私のお腹あたりに顔をすりすりと擦り付けてくる彼女を見ながら、頭を悩ませる。


……いいや、直接聞いてしまおう。
回りくどい聞き方も思いつかないし、面倒臭い。
結局、その結論になった私は彼女に問う。


「ねぇ、クレア」

「はい!どうしました?」

「今日はいつもより大分甘えてくるけど……もしかして、何かあった?」

「あっ……すいません……迷惑でしたか?」

「いやいや、全然そんな事無いし、何ならもっと甘えてくれても良いんだけど……いつもより少し様子が変だから大丈夫かなって」


恐る恐るそう言うと、彼女は一瞬驚いた様子を見せて、すぐに苦笑いをする。
そして、私の膝元から起き上がり、ゆっくり私の横に座り俯いた。


「えっと……実は明日から遠征に行くことになったんです。
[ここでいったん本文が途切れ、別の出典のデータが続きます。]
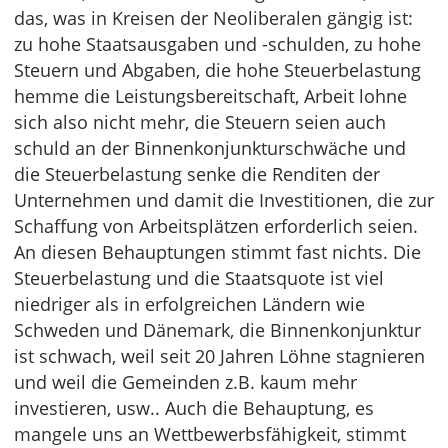
das, was in Kreisen der Neoliberalen gängig ist:
zu hohe Staatsausgaben und -schulden, zu hohe
Steuern und Abgaben, die hohe Steuerbelastung
hemme die Leistungsbereitschaft, Arbeit lohne
sich also nicht mehr, die Steuern seien auch
schuld an der Binnenkonjunkturschwäche und
die Steuerbelastung senke die Renditen der
Unternehmen und damit die Investitionen, die zur
Schaffung von Arbeitsplätzen erforderlich seien.
An diesen Behauptungen stimmt fast nichts. Die
Steuerbelastung und die Staatsquote ist viel
niedriger als in erfolgreichen Ländern wie
Schweden und Dänemark, die Binnenkonjunktur
ist schwach, weil seit 20 Jahren Löhne stagnieren
und weil die Gemeinden z.B. kaum mehr
investieren, usw.. Auch die Behauptung, es
mangele uns an Wettbewerbsfähigkeit, stimmt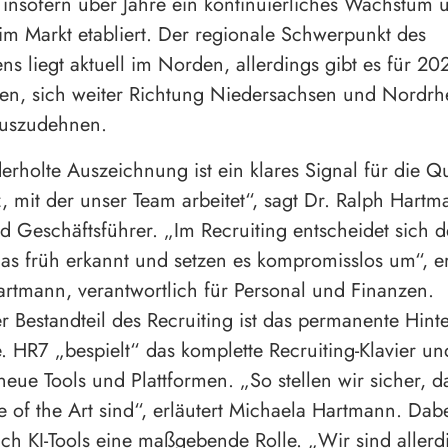
 insofern über Jahre ein kontinuierliches Wachstum 
 im Markt etabliert. Der regionale Schwerpunkt des
s liegt aktuell im Norden, allerdings gibt es für 20
en, sich weiter Richtung Niedersachsen und Nordrh
auszudehnen.
erholte Auszeichnung ist ein klares Signal für die Qu
 mit der unser Team arbeitet“, sagt Dr. Ralph Hartm
 Geschäftsführer. „Im Recruiting entscheidet sich d
as früh erkannt und setzen es kompromisslos um“, e
rtmann, verantwortlich für Personal und Finanzen.
er Bestandteil des Recruiting ist das permanente Hint
. HR7 „bespielt“ das komplette Recruiting-Klavier und
eue Tools und Plattformen. „So stellen wir sicher, d
te of the Art sind“, erläutert Michaela Hartmann. Dabe
uch KI-Tools eine maßgebende Rolle. „Wir sind allerd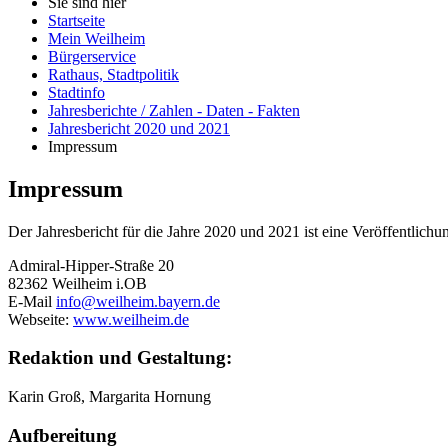
Sie sind hier
Startseite
Mein Weilheim
Bürgerservice
Rathaus, Stadtpolitik
Stadtinfo
Jahresberichte / Zahlen - Daten - Fakten
Jahresbericht 2020 und 2021
Impressum
Impressum
Der Jahresbericht für die Jahre 2020 und 2021 ist eine Veröffentlich
Admiral-Hipper-Straße 20
82362 Weilheim i.OB
E-Mail
info@weilheim.bayern.de
Webseite:
www.weilheim.de
Redaktion und Gestaltung:
Karin Groß, Margarita Hornung
Aufbereitung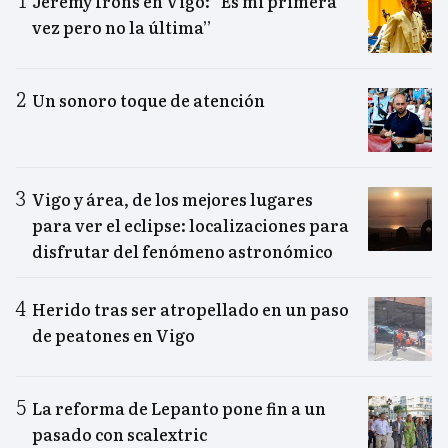
Jeremy Irons en Vigo: “Es mi primera
vez pero no la última”
Un sonoro toque de atención
Vigo y área, de los mejores lugares
para ver el eclipse: localizaciones para
disfrutar del fenómeno astronómico
Herido tras ser atropellado en un paso
de peatones en Vigo
La reforma de Lepanto pone fin a un
pasado con scalextric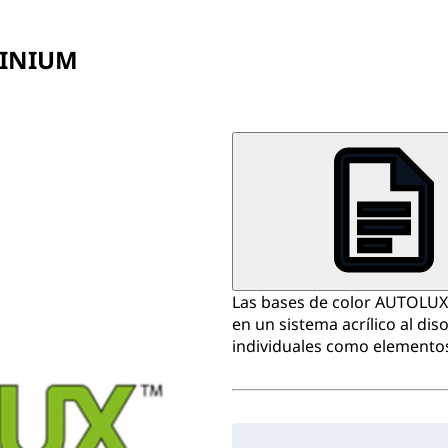
MINIUM
Las bases de color AUTOLUX®
en un sistema acrílico al dis
individuales como elemento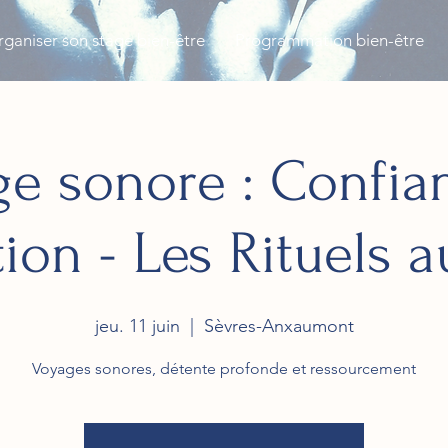
ganiser son stage bien-être
Programmation bien-être
e sonore : Confia
tion - Les Rituels a
jeu. 11 juin
  |  
Sèvres-Anxaumont
Voyages sonores, détente profonde et ressourcement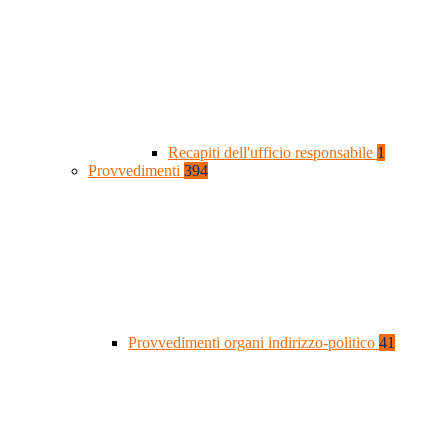
Recapiti dell'ufficio responsabile
1
Provvedimenti
394
Provvedimenti organi indirizzo-politico
41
内容も内乱の鎮圧という事で暫くこっちに戻ってこないらしく……だから、少しでもソフィアさん成分を補充しておこうと思いまして」


「えへへ……」と少し困ったような笑みを浮かべる彼女。

……思っていた何倍もショックな話だった。
余りの驚きに私は固まってしまう。
一番辛いの彼女のはずなのに……


「いや、あの、別に隠すつもりは無かったんですが中々言い出せなくて……で、でも、もう大丈――」


彼女が慌てて言い切る前に、私はその唇を唇で塞ぐ。
そして、さっきよりもずっと深いキスをする。

私のいきなりの行動に驚く彼女だったが、気にしない。
貪るようなキスをする私に対して、彼女もまるで観念したかのように愛を返してくる。
少したどたどしいのも彼女らしい。


幾許かの時間が経った頃、お互いタイミングを計った訳では無いのに同時に離す。
ツーっと唾液が糸を引くのを、私は親指でそっと拭う。

クレアには大分刺激の強いキスだったようで息が上がり、顔も紅くトロンと蕩けている。
そんな彼女の姿を見て、あまりにも愛おしく感じた私はまたキュッと優しく抱きしめた。

少し落ち着くまで背中もさする。


聴こえてくる呼吸音が一定になってきた頃、私は彼女の耳元で、


「今日ぐらいはしっかりと甘えなさい。そして、戦場ではしっかり戦って、ここにはしっかり無事に生きて帰ってきなさい」


力強くそう言った。


彼女は私のその言葉の返事かのように強く私の事を抱きしめ返してくる。
この温もりをこれから先も感じることが出来るように願う事しか、今の私には出来なかった。










********







「それじゃあ、行ってきますね」

「ちゃんと生きて帰ってくるのよ。お土産話、楽しみにしてるわ」

「はい!」


早朝、クレアはそう元気よく遠征へと旅立った。
正直、街の門まで彼女を見送りに行きたかったが、この時間は丁度お祈りの時間なのでここから離れることが出来ない。
教会の扉から彼女の後ろ姿がどんどんと小さくなっていくのをただ見守る。

そして、見えなくなってしまった所で「はぁ……」と息を吐いて、ゆっくりと扉を閉める。
もう彼女がいなくなってしまって……寂しい。

出会った頃はクレアの方が私に対して好き好きアピールをしてくるだけだったのに、今では私も彼女がいないとダメな体質になってしまったのかもしれない。
まぁ、クレアに関しては今も昔と全く変わって無いのだけど。


それにしても「一目惚れしたから」という理由で彼女がいきなりここを尋ねてきた時はとてもびっくりした。
顔を合わせたのも当時起きていた戦争の勝利を祈るためにお城を訪れた時だけだったというのに……
そこで私に惚れて、ここまで訪ねてくるクレアの行動力には本当に関心させられる。

ここにも訪れすぎていつの間にか顔パスになっていたし……

結局、私もそんな彼女の事がどんどんと好きになっていき、今の関係に至る訳だけど……
……あぁ、彼女の事を考えたら余計に寂しくなってくる。


はぁ……いけないいけない、ちゃんとお祈りをしないと。
床に片膝をつき、顔を上にあげ、手を組む。



神よ、どうか彼女の事をお守りくださいませ。



いつもより長く祈りながら、私はシスターとしての責務を果たすのだった。








********







そんなこんなであっという間に1,2か月が経ち、彼女の事を考える時間とため息の数が増えてきた頃。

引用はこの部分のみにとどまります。